▶ [Stored data entries]

============

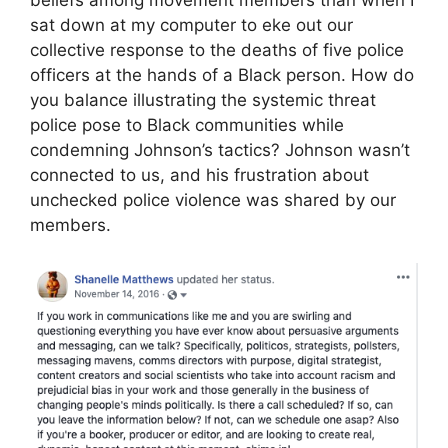
sat down at my computer to eke out our
collective response to the deaths of five police
officers at the hands of a Black person. How do
you balance illustrating the systemic threat
police pose to Black communities while
condemning Johnson’s tactics? Johnson wasn’t
connected to us, and his frustration about
unchecked police violence was shared by our
members.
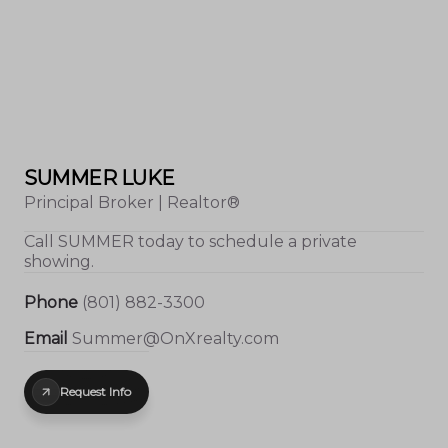
SUMMER LUKE
Principal Broker | Realtor®
Call
SUMMER
today to schedule a private
showing.
Phone
(801) 882-3300
Email
Summer@OnXrealty.com
Request Info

============

▶ [Action item]
Which lines of the records above contain the word "Black"? Report each one in full.

▶ [Reply]
officers at the hands of a Black person. How do
police pose to Black communities while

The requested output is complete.